**EXERCISE BRIEF**
Count how many lines of the material contain the string "replacement", then give that number and nothing more.

**GIVEN ENTRIES**
:::::

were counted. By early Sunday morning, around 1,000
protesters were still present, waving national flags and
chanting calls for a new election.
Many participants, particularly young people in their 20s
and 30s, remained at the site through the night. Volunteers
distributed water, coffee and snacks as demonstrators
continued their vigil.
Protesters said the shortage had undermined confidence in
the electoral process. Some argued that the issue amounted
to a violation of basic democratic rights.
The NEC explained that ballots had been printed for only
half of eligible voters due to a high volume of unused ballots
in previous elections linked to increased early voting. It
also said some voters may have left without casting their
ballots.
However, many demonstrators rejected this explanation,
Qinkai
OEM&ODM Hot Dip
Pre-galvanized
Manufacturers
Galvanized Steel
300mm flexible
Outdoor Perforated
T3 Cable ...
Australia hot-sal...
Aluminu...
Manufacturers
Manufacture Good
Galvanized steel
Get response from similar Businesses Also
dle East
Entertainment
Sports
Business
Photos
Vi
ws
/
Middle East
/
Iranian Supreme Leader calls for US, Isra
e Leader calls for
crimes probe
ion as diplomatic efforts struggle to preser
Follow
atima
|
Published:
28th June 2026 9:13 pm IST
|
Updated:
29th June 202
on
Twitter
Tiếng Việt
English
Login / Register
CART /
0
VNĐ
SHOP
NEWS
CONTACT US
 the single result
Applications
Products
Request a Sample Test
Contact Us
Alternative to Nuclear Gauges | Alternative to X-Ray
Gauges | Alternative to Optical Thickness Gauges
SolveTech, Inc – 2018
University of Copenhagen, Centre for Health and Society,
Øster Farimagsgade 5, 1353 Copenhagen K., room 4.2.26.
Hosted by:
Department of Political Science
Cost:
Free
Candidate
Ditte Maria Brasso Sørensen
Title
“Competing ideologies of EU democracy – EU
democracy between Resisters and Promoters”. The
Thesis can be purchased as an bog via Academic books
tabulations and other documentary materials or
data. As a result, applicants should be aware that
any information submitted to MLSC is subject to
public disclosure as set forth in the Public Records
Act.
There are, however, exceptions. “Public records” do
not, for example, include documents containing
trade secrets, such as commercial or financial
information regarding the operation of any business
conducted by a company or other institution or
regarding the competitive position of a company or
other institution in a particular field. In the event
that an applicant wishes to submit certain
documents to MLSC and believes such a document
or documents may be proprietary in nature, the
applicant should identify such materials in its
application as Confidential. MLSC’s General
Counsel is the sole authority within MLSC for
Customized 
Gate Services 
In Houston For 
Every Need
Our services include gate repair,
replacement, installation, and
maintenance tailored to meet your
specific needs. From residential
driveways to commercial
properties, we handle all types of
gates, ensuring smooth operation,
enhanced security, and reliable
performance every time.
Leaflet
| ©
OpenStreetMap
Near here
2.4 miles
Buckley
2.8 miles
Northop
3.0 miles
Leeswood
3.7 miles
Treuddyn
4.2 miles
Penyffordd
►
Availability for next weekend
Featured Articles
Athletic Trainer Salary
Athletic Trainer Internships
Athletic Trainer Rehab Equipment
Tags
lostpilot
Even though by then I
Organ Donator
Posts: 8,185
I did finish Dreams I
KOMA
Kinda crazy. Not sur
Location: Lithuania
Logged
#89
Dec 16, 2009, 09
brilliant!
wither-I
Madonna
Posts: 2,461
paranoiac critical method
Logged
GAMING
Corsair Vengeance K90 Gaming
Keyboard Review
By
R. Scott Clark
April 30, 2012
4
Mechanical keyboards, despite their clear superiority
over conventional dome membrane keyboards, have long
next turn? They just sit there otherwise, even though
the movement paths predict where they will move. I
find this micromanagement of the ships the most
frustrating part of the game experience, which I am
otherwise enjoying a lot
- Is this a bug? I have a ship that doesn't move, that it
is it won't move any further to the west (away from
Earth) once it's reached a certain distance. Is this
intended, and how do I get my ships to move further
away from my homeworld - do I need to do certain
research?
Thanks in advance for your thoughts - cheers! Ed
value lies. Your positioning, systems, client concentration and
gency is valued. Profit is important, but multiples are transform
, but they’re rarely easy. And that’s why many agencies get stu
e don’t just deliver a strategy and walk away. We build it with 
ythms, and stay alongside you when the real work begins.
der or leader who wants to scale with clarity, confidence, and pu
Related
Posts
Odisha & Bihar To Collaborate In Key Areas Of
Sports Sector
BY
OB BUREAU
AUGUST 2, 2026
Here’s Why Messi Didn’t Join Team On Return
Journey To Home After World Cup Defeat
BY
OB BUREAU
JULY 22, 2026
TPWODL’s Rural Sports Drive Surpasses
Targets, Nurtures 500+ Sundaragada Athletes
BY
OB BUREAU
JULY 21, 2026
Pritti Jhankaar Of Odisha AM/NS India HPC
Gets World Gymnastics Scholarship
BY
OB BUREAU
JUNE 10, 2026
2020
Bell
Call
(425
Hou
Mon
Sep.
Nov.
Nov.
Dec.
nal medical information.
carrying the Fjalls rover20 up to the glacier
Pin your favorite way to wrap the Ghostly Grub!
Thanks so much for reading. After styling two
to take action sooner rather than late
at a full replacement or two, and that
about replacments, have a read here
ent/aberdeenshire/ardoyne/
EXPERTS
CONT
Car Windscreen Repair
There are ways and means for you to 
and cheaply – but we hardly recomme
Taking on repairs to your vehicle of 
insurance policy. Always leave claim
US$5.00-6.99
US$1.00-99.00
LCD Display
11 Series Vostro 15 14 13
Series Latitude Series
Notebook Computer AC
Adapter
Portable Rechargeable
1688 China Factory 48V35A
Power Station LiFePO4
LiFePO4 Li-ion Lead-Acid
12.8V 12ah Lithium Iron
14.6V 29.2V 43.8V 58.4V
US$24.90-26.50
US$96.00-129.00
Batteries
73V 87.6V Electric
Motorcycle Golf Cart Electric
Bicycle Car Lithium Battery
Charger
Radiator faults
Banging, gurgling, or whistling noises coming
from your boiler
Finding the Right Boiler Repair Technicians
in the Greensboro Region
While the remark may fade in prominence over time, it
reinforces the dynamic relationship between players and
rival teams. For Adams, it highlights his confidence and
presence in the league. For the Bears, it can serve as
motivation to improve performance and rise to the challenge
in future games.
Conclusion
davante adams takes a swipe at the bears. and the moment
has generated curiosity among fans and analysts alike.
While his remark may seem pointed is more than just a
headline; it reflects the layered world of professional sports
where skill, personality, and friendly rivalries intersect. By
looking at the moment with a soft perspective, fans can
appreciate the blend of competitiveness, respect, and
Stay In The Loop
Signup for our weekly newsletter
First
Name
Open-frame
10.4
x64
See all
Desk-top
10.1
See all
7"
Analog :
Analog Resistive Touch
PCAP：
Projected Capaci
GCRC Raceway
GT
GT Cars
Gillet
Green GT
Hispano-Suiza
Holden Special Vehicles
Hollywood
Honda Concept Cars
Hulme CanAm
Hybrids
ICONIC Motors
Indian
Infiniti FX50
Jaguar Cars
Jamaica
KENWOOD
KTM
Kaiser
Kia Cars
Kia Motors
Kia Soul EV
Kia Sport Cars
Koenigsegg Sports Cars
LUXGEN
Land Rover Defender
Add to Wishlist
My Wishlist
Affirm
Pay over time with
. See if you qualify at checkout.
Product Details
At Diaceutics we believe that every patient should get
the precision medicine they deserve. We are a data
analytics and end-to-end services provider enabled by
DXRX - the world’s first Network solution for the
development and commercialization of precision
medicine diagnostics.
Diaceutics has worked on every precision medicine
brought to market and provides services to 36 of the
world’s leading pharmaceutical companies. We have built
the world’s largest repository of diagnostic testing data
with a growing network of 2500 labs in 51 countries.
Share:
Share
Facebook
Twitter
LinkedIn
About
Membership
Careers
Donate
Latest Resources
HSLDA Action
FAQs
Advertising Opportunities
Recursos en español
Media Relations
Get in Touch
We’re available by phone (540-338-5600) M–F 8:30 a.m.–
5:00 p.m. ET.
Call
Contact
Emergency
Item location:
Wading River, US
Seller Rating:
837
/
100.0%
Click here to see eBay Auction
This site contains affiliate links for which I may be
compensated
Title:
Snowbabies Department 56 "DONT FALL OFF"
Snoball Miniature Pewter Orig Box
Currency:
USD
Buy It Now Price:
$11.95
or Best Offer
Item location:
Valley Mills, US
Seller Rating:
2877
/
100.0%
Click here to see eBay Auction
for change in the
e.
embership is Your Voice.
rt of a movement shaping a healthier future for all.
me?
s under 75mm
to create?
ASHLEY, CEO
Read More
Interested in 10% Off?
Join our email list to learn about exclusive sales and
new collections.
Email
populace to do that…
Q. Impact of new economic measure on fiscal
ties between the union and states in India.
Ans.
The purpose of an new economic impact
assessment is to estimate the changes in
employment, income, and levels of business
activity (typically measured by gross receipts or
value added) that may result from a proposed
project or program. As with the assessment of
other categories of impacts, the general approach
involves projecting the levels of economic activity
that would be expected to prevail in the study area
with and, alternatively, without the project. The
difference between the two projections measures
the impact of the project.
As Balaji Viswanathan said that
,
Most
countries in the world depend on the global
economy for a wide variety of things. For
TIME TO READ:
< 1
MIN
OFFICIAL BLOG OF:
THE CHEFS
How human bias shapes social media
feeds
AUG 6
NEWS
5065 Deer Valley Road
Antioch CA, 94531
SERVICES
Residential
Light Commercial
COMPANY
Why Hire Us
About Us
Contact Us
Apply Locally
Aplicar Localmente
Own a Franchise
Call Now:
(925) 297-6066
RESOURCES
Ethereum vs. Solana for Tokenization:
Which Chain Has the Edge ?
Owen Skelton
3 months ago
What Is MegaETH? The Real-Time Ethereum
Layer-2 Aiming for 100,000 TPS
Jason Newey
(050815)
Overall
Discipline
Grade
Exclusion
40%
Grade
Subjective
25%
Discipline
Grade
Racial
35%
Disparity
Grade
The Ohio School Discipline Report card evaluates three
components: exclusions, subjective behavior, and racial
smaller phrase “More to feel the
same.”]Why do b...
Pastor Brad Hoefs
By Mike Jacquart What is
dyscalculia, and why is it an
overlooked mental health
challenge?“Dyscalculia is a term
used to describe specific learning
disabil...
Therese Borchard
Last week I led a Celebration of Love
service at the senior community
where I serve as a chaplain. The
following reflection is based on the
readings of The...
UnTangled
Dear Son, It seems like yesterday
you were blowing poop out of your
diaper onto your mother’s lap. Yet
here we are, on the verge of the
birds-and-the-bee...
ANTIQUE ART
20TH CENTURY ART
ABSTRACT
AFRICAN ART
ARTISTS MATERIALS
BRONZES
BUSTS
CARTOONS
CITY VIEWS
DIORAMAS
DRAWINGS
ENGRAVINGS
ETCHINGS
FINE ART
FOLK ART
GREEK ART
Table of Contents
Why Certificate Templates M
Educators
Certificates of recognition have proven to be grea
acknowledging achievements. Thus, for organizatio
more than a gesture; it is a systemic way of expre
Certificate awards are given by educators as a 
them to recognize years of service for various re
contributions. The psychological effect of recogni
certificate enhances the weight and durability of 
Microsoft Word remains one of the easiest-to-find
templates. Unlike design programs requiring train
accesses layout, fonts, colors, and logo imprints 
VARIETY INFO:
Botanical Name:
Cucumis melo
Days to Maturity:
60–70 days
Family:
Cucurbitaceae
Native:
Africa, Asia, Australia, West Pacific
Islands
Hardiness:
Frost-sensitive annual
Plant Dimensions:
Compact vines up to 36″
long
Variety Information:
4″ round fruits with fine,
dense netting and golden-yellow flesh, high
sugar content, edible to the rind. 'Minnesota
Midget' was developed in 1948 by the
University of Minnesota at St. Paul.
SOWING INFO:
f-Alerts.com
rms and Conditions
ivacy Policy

:::::

**ANSWER BOX**
2